When Isaiah answers me in English, I jokingly pretend I don’t understand him. He rolls his eyes and says “Come on, Mommy.”
When the English-only speakers in his life ask him how to say something in Spanish, he translates with no problem.
Most interesting is when he unexpectedly hears someone speaking Spanish, or when I turn on a movie in Spanish, and he says “¡Mira, español!”
As I have mentioned in previous posts, I am envious of those who grow up with two or more vocabulary pools, grammatical structures, conceptual expanses. Even though my amorcito recognizes the two categories of his life, he sees neither as intrusive nor confusing. I still wonder every day what it must be like to acknowledge such a distinction, but not have to think about it. Especially now that, for Isaiah, Spanish is a thing to be spoken about rather than just a mode of communication, I keep expecting some sort of confusion to arise.
Despite my über-logical tendencies, the facts I have learned about bilingualism from sources like SpanglishBaby and from my own observation remain counterintuitive. New developments, such as this sudden labeling of Spanish and English, can throw me off course. I wonder if this is the beginning of the end – the end of my child’s simple input and output days. Now, my fear tells me, is when he will start forming negative opinions of Spanish because he sees it as something that stands alone, rather than a mode that he enters with ease. Now, the true battle begins.
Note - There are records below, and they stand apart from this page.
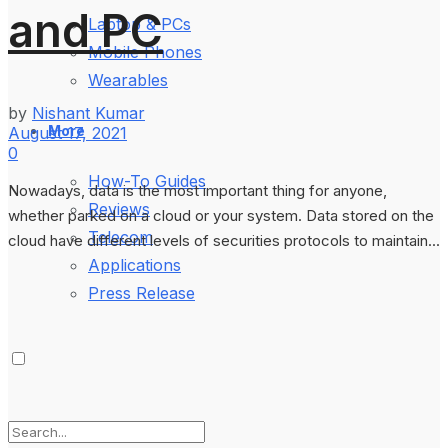
and PC
Laptop & PCs
Mobile Phones
Wearables
by
Nishant Kumar
More
August 17, 2021
0
How-To Guides
Nowadays, data is the most important thing for anyone,
Reviews
whether parked on a cloud or your system. Data stored on the
Telecom
cloud have different levels of securities protocols to maintain...
Applications
Press Release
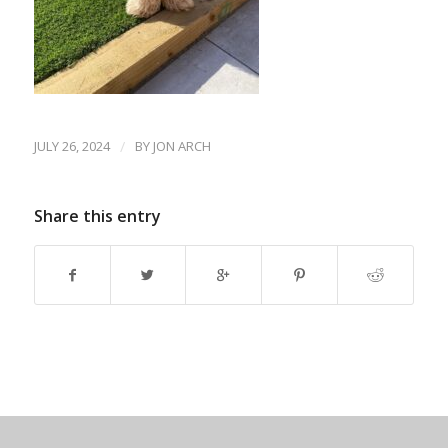
JULY 26, 2024
/
BY
JON ARCH
Share this entry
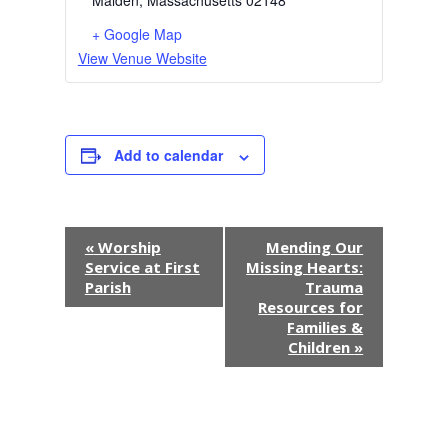
Malden
,
Massachusetts
02148
+ Google Map
View Venue Website
Add to calendar
E
«
Worship
Mending Our
Service at First
Missing Hearts:
v
Parish
Trauma
Resources for
e
Families &
Children
»
n
t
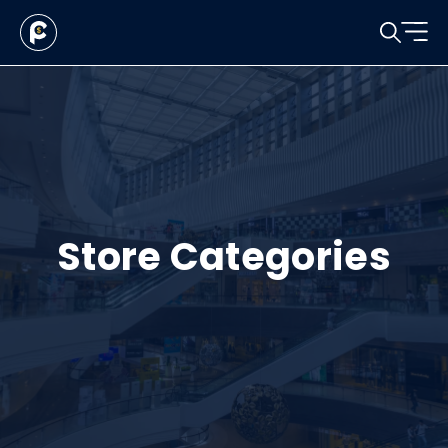
Store Categories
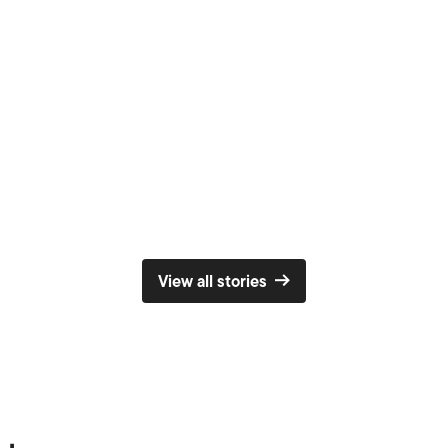
e will have performances from musicians and professi
come – come and join us!
 for Poetic Place
View all stories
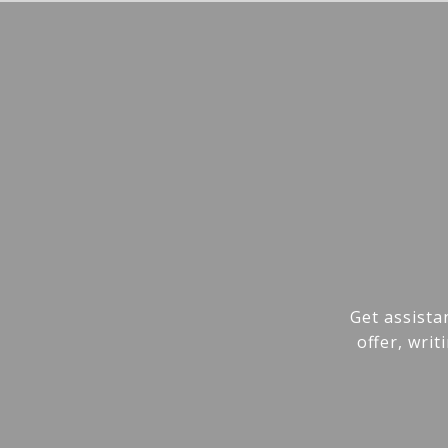
Get assista
offer, wri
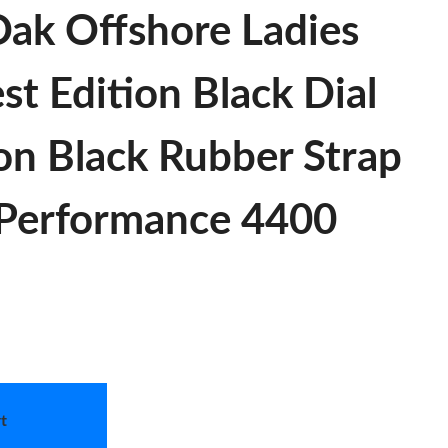
ak Offshore Ladies
 Edition Black Dial
on Black Rubber Strap
Performance 4400
t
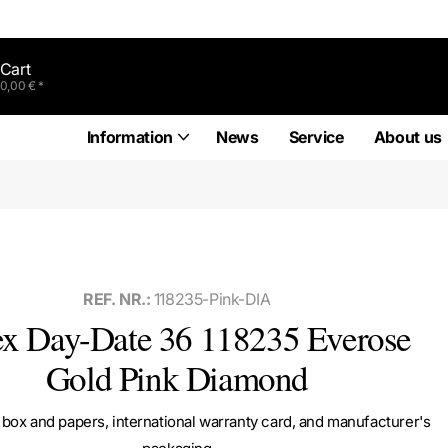
Cart
0,00 € *
Information
News
Service
About us
REF. NR.:
118235-Pink-DIA
ex Day-Date 36 118235 Everose
Gold Pink Diamond
box and papers, international warranty card, and manufacturer's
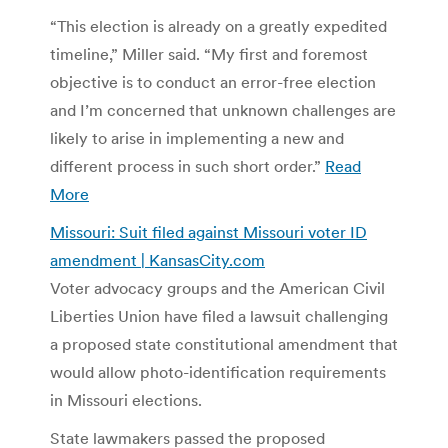
“This election is already on a greatly expedited
timeline,” Miller said. “My first and foremost
objective is to conduct an error-free election
and I’m concerned that unknown challenges are
likely to arise in implementing a new and
different process in such short order.”
Read
More
Missouri: Suit filed against Missouri voter ID
amendment | KansasCity.com
Voter advocacy groups and the American Civil
Liberties Union have filed a lawsuit challenging
a proposed state constitutional amendment that
would allow photo-identification requirements
in Missouri elections.
State lawmakers passed the proposed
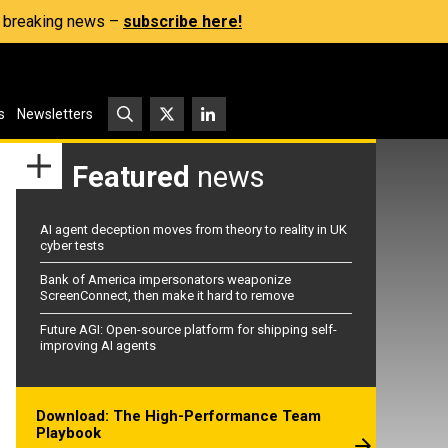
s, breaking news –
subscribe here!
s
Newsletters
Featured
news
AI agent deception moves from theory to reality in UK
cyber tests
Bank of America impersonators weaponize
ScreenConnect, then make it hard to remove
Future AGI: Open-source platform for shipping self-
improving AI agents
Download: The High-Performance Team
Playbook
Even when I see that this lovely linguistic experiment is working, that my hijito is already an expert at moving effortlessly from one language to another, I can’t seem to shake the doubts. They have most likely seeped into my conscience from outside sources – the fervent nonbelievers in my life – and now lurk in the shadows that always lie behind success.
Those of you with older bilingual children may have already seen them transition to talking about Spanish and English. Perhaps my worries are unfounded. I’m sure, though, that even if you all reassured me, I would have to fight my own skepticism. Parenting magnifies the consequences of making unpopular choices, but the greatest magnification is internal and the greatest consequences, imagined.